> [WHAT THE TASK REQUIRES] Once you reach the line containing "3 JUNIO, 2022", write out that line and every remaining line of the records exactly.

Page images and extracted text
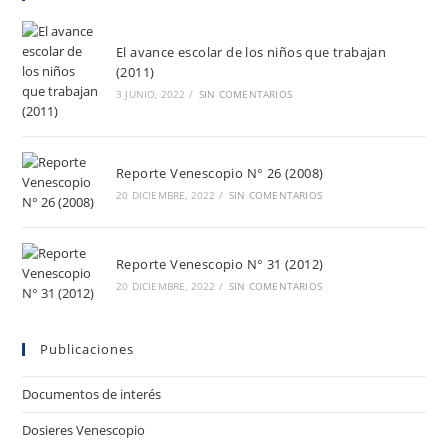
El avance escolar de los niños que trabajan
(2011)
3 JUNIO, 2022
/
SIN COMENTARIOS
Reporte Venescopio N° 26 (2008)
20 DICIEMBRE, 2022
/
SIN COMENTARIOS
Reporte Venescopio N° 31 (2012)
20 DICIEMBRE, 2022
/
SIN COMENTARIOS
Publicaciones
Documentos de interés
Dosieres Venescopio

> [SOLUTION TO THIS EXERCISE]
3 JUNIO, 2022
/
SIN COMENTARIOS
Reporte Venescopio N° 26 (2008)
20 DICIEMBRE, 2022
/
SIN COMENTARIOS
Reporte Venescopio N° 31 (2012)
20 DICIEMBRE, 2022
/
SIN COMENTARIOS
Publicaciones
Documentos de interés
Dosieres Venescopio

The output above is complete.